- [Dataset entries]
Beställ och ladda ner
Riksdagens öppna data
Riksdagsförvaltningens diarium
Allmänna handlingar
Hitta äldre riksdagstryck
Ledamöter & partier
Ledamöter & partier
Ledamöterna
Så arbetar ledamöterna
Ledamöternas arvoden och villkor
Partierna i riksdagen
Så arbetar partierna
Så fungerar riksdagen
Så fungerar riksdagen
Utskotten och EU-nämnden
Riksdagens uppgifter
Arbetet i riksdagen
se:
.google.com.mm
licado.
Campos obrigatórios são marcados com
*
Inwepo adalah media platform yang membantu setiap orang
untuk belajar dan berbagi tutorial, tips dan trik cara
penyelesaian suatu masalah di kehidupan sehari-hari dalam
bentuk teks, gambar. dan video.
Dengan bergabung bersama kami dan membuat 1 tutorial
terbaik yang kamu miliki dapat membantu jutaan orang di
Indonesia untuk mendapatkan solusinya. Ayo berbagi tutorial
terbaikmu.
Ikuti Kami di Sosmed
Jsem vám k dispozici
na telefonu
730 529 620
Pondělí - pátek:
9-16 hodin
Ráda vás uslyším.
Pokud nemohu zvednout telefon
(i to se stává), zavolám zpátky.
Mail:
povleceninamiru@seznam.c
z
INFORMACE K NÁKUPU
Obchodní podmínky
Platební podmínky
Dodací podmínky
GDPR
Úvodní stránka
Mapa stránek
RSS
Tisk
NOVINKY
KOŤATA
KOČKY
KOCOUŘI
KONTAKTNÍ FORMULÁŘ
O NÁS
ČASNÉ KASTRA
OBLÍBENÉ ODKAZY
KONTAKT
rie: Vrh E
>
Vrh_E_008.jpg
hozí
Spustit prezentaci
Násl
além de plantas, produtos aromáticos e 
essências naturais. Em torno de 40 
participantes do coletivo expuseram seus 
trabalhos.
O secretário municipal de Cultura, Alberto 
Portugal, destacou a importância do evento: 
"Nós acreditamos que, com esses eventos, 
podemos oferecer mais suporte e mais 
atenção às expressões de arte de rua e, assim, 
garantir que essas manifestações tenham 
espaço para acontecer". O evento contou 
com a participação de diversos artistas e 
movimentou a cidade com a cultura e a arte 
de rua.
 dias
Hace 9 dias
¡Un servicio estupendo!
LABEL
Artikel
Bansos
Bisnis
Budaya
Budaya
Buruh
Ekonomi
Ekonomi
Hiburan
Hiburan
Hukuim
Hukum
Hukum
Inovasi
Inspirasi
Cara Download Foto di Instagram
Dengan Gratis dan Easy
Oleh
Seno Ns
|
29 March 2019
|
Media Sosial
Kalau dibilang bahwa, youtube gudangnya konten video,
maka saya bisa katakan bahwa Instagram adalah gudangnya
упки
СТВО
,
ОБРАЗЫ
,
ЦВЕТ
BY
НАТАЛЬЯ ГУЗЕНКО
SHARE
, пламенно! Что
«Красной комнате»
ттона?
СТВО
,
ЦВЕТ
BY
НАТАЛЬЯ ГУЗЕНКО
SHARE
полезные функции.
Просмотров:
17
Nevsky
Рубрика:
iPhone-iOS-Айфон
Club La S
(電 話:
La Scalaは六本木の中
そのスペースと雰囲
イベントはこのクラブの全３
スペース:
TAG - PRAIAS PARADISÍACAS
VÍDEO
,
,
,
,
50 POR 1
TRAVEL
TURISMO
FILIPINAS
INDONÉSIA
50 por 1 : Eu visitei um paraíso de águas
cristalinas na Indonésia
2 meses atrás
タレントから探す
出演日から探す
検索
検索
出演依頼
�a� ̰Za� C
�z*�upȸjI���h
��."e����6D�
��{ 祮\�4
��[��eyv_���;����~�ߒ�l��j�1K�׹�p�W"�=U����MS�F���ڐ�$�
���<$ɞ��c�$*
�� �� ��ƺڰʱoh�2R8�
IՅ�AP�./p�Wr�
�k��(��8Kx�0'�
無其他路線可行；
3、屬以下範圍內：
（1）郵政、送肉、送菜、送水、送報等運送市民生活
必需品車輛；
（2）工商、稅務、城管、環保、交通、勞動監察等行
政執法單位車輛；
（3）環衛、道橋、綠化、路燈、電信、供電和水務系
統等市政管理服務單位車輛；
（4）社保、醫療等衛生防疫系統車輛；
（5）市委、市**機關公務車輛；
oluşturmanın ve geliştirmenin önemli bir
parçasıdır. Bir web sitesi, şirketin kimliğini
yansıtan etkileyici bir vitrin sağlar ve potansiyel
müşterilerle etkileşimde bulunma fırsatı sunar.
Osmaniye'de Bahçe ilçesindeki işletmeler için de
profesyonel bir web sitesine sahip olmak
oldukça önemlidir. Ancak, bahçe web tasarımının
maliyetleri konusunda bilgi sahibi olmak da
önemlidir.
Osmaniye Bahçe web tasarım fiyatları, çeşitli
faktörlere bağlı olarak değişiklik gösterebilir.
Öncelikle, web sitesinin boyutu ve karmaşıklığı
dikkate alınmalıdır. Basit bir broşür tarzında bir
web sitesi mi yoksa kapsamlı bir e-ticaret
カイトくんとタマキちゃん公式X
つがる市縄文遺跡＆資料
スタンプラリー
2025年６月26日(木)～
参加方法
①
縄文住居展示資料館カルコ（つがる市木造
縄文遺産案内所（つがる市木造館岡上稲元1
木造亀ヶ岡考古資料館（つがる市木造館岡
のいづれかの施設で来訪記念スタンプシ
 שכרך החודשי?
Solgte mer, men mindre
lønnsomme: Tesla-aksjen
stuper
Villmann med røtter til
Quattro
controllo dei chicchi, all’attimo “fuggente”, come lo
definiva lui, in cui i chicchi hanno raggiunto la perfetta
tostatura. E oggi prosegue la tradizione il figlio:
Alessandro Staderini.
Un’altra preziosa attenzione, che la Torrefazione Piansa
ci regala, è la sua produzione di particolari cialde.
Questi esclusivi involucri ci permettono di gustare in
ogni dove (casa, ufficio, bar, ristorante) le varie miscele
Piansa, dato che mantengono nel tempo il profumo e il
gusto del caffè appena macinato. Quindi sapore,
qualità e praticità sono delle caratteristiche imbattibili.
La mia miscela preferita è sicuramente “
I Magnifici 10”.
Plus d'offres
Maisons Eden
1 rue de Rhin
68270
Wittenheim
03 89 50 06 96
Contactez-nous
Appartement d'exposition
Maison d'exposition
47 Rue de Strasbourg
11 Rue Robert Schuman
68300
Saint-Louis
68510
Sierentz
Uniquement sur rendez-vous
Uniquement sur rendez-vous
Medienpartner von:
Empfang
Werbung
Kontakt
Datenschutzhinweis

- [Task instructions] The full set of records must be output again exactly.

- [Written answer]
Beställ och ladda ner
Riksdagens öppna data
Riksdagsförvaltningens diarium
Allmänna handlingar
Hitta äldre riksdagstryck
Ledamöter & partier
Ledamöter & partier
Ledamöterna
Så arbetar ledamöterna
Ledamöternas arvoden och villkor
Partierna i riksdagen
Så arbetar partierna
Så fungerar riksdagen
Så fungerar riksdagen
Utskotten och EU-nämnden
Riksdagens uppgifter
Arbetet i riksdagen
se:
.google.com.mm
licado.
Campos obrigatórios são marcados com
*
Inwepo adalah media platform yang membantu setiap orang
untuk belajar dan berbagi tutorial, tips dan trik cara
penyelesaian suatu masalah di kehidupan sehari-hari dalam
bentuk teks, gambar. dan video.
Dengan bergabung bersama kami dan membuat 1 tutorial
terbaik yang kamu miliki dapat membantu jutaan orang di
Indonesia untuk mendapatkan solusinya. Ayo berbagi tutorial
terbaikmu.
Ikuti Kami di Sosmed
Jsem vám k dispozici
na telefonu
730 529 620
Pondělí - pátek:
9-16 hodin
Ráda vás uslyším.
Pokud nemohu zvednout telefon
(i to se stává), zavolám zpátky.
Mail:
povleceninamiru@seznam.c
z
INFORMACE K NÁKUPU
Obchodní podmínky
Platební podmínky
Dodací podmínky
GDPR
Úvodní stránka
Mapa stránek
RSS
Tisk
NOVINKY
KOŤATA
KOČKY
KOCOUŘI
KONTAKTNÍ FORMULÁŘ
O NÁS
ČASNÉ KASTRA
OBLÍBENÉ ODKAZY
KONTAKT
rie: Vrh E
>
Vrh_E_008.jpg
hozí
Spustit prezentaci
Násl
além de plantas, produtos aromáticos e 
essências naturais. Em torno de 40 
participantes do coletivo expuseram seus 
trabalhos.
O secretário municipal de Cultura, Alberto 
Portugal, destacou a importância do evento: 
"Nós acreditamos que, com esses eventos, 
podemos oferecer mais suporte e mais 
atenção às expressões de arte de rua e, assim, 
garantir que essas manifestações tenham 
espaço para acontecer". O evento contou 
com a participação de diversos artistas e 
movimentou a cidade com a cultura e a arte 
de rua.
 dias
Hace 9 dias
¡Un servicio estupendo!
LABEL
Artikel
Bansos
Bisnis
Budaya
Budaya
Buruh
Ekonomi
Ekonomi
Hiburan
Hiburan
Hukuim
Hukum
Hukum
Inovasi
Inspirasi
Cara Download Foto di Instagram
Dengan Gratis dan Easy
Oleh
Seno Ns
|
29 March 2019
|
Media Sosial
Kalau dibilang bahwa, youtube gudangnya konten video,
maka saya bisa katakan bahwa Instagram adalah gudangnya
упки
СТВО
,
ОБРАЗЫ
,
ЦВЕТ
BY
НАТАЛЬЯ ГУЗЕНКО
SHARE
, пламенно! Что
«Красной комнате»
ттона?
СТВО
,
ЦВЕТ
BY
НАТАЛЬЯ ГУЗЕНКО
SHARE
полезные функции.
Просмотров:
17
Nevsky
Рубрика:
iPhone-iOS-Айфон
Club La S
(電 話:
La Scalaは六本木の中
そのスペースと雰囲
イベントはこのクラブの全３
スペース:
TAG - PRAIAS PARADISÍACAS
VÍDEO
,
,
,
,
50 POR 1
TRAVEL
TURISMO
FILIPINAS
INDONÉSIA
50 por 1 : Eu visitei um paraíso de águas
cristalinas na Indonésia
2 meses atrás
タレントから探す
出演日から探す
検索
検索
出演依頼
�a� ̰Za� C
�z*�upȸjI���h
��."e����6D�
��{ 祮\�4
��[��eyv_���;����~�ߒ�l��j�1K�׹�p�W"�=U����MS�F���ڐ�$�
���<$ɞ��c�$*
�� �� ��ƺڰʱoh�2R8�
IՅ�AP�./p�Wr�
�k��(��8Kx�0'�
無其他路線可行；
3、屬以下範圍內：
（1）郵政、送肉、送菜、送水、送報等運送市民生活
必需品車輛；
（2）工商、稅務、城管、環保、交通、勞動監察等行
政執法單位車輛；
（3）環衛、道橋、綠化、路燈、電信、供電和水務系
統等市政管理服務單位車輛；
（4）社保、醫療等衛生防疫系統車輛；
（5）市委、市**機關公務車輛；
oluşturmanın ve geliştirmenin önemli bir
parçasıdır. Bir web sitesi, şirketin kimliğini
yansıtan etkileyici bir vitrin sağlar ve potansiyel
müşterilerle etkileşimde bulunma fırsatı sunar.
Osmaniye'de Bahçe ilçesindeki işletmeler için de
profesyonel bir web sitesine sahip olmak
oldukça önemlidir. Ancak, bahçe web tasarımının
maliyetleri konusunda bilgi sahibi olmak da
önemlidir.
Osmaniye Bahçe web tasarım fiyatları, çeşitli
faktörlere bağlı olarak değişiklik gösterebilir.
Öncelikle, web sitesinin boyutu ve karmaşıklığı
dikkate alınmalıdır. Basit bir broşür tarzında bir
web sitesi mi yoksa kapsamlı bir e-ticaret
カイトくんとタマキちゃん公式X
つがる市縄文遺跡＆資料
スタンプラリー
2025年６月26日(木)～
参加方法
①
縄文住居展示資料館カルコ（つがる市木造
縄文遺産案内所（つがる市木造館岡上稲元1
木造亀ヶ岡考古資料館（つがる市木造館岡
のいづれかの施設で来訪記念スタンプシ
 שכרך החודשי?
Solgte mer, men mindre
lønnsomme: Tesla-aksjen
stuper
Villmann med røtter til
Quattro
controllo dei chicchi, all’attimo “fuggente”, come lo
definiva lui, in cui i chicchi hanno raggiunto la perfetta
tostatura. E oggi prosegue la tradizione il figlio:
Alessandro Staderini.
Un’altra preziosa attenzione, che la Torrefazione Piansa
ci regala, è la sua produzione di particolari cialde.
Questi esclusivi involucri ci permettono di gustare in
ogni dove (casa, ufficio, bar, ristorante) le varie miscele
Piansa, dato che mantengono nel tempo il profumo e il
gusto del caffè appena macinato. Quindi sapore,
qualità e praticità sono delle caratteristiche imbattibili.
La mia miscela preferita è sicuramente “
I Magnifici 10”.
Plus d'offres
Maisons Eden
1 rue de Rhin
68270
Wittenheim
03 89 50 06 96
Contactez-nous
Appartement d'exposition
Maison d'exposition
47 Rue de Strasbourg
11 Rue Robert Schuman
68300
Saint-Louis
68510
Sierentz
Uniquement sur rendez-vous
Uniquement sur rendez-vous
Medienpartner von:
Empfang
Werbung
Kontakt
Datenschutzhinweis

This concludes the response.